Nathaniel Jenkins ‘11
Ph.D. candidate, exercise physiology and nutrition, University of Nebraska-Lincoln
Only the most motivated college students read scientific literature outside the classroom, and that type of personal drive is exactly what set apart Nathaniel Jenkins ’11 as a health and exercise science major at Messiah and now as a Ph.D. candidate at the University of Nebraska-Lincoln.
Jenkins admits that he pushed himself pretty hard as a Messiah student—reading applied conditioning and sport science journals, obtaining certifications through the National Strength and Conditioning Association (NSCA), pursuing internships and undertaking research with his faculty advisor and mentor, Scott Kieffer, professor of health and exercise science.
“Nate was a stellar student with an incredible drive to learn,” recalls Kieffer. “As his advisor and research mentor, I once challenged Nate to read his favorite research journal from cover to cover. Nate took my challenge not only for that month but for every month. Ironically, Nate now has many of his own research publications in that journal and just received a scholarship from that organization to continue his research for his doctoral work.”
For the past two years Jenkins has received a travel award from the American College of Sports Medicine, an effort to support underrepresented graduate students’ ability to attend and present at scientific meetings and conferences. Jenkins has also received three consecutive competitive scholarships from NSCA.

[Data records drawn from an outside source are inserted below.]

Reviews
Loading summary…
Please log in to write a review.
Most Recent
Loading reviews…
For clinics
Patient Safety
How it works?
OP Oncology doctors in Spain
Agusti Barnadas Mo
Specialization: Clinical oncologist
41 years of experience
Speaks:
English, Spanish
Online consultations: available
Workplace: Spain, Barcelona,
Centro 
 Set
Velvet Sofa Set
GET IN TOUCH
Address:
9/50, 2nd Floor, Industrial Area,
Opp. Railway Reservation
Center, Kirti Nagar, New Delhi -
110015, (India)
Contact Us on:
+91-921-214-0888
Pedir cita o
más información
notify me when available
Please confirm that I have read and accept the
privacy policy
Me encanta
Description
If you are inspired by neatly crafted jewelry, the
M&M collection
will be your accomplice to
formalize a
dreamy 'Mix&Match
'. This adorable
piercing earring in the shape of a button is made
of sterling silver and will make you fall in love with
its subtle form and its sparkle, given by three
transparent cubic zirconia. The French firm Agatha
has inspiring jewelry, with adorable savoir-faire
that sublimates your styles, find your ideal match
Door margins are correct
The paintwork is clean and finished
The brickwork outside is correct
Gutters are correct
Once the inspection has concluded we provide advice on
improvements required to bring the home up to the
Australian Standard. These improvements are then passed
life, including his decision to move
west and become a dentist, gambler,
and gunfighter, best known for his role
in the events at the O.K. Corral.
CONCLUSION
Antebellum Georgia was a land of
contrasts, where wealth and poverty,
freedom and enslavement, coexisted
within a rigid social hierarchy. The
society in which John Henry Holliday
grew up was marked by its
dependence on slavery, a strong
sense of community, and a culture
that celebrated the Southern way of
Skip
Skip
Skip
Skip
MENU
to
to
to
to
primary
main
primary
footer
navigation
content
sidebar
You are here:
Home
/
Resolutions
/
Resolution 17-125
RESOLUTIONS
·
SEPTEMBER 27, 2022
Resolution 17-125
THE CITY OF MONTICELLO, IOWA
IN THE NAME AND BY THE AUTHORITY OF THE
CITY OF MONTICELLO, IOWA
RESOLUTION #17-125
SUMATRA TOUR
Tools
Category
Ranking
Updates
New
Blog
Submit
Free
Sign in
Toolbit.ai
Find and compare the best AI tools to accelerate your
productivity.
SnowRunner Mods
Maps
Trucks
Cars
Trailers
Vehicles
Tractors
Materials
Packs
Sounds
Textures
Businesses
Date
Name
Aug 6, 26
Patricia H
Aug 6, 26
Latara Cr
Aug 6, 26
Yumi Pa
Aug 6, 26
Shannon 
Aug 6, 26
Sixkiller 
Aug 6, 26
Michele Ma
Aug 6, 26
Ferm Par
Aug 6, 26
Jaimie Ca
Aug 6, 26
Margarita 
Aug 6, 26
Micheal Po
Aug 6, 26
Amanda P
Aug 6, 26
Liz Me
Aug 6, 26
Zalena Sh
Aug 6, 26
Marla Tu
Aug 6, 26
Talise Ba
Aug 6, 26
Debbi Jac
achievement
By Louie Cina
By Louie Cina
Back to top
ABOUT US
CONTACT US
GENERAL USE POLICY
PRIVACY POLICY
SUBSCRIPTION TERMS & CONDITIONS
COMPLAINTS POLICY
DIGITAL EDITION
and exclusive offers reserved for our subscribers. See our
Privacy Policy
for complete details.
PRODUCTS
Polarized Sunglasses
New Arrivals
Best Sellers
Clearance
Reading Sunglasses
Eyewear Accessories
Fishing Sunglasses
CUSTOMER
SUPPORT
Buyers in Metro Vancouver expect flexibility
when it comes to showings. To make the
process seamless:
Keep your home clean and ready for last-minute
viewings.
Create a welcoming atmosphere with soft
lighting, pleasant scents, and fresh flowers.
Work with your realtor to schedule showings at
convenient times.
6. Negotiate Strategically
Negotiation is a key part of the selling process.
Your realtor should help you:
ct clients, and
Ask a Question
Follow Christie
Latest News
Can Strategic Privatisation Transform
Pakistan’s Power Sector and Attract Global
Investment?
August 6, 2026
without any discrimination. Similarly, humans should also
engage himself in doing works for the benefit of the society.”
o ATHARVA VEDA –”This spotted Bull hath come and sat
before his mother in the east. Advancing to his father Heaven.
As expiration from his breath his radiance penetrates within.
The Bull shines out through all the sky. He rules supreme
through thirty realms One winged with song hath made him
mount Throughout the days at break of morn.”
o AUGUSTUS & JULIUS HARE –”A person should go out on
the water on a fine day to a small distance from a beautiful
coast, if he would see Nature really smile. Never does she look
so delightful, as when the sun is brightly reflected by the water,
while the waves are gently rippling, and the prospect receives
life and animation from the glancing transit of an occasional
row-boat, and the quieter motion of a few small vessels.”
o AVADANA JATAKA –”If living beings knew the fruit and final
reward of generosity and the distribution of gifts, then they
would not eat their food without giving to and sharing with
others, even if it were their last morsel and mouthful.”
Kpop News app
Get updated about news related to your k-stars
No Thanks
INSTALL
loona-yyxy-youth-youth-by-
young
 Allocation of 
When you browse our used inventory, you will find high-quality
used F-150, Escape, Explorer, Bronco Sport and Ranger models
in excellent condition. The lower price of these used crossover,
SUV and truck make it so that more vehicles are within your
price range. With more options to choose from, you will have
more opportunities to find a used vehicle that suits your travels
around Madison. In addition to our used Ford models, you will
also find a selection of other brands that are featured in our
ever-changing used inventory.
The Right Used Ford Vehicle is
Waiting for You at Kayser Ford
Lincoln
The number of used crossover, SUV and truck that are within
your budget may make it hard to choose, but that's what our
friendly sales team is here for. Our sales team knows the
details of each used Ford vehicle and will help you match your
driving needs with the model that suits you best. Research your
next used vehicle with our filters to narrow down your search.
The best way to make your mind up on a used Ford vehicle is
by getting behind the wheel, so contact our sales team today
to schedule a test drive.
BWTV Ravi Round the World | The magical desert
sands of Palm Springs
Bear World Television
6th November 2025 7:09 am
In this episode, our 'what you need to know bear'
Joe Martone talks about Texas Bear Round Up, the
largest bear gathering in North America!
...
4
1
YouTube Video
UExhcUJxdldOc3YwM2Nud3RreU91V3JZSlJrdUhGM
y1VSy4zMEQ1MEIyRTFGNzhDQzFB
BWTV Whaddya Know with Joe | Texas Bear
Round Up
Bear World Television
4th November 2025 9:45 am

Jenkins was well prepared for doctoral level research and analysis in part because of his undergraduate experience at Messiah where students in the department of health and human performance develop and design their own research projects in partnership with a faculty mentor.
“Messiah has terrific undergraduate research opportunities in exercise science,” Jenkins notes. “As a result, undergraduates in exercise science consistently get the opportunity to present at regional conferences and even publish abstracts.” Jenkins and Kieffer presented their research about the impact of pre-season resistance training programs on the athletic performance of DIII baseball players at the National American College of Sports Medicine Annual Meeting in 2011.
Jenkins has recently been published on the topic of the effects of nutritional supplementation on muscle damage and/or fatigue thresholds and the effects of age on neuromuscular function. His dissertation research involves investigating neuromuscular adaptations to resistance training and the effects of varying resistances on neuromuscular activation; he expects to complete his Ph.D. in May 2016.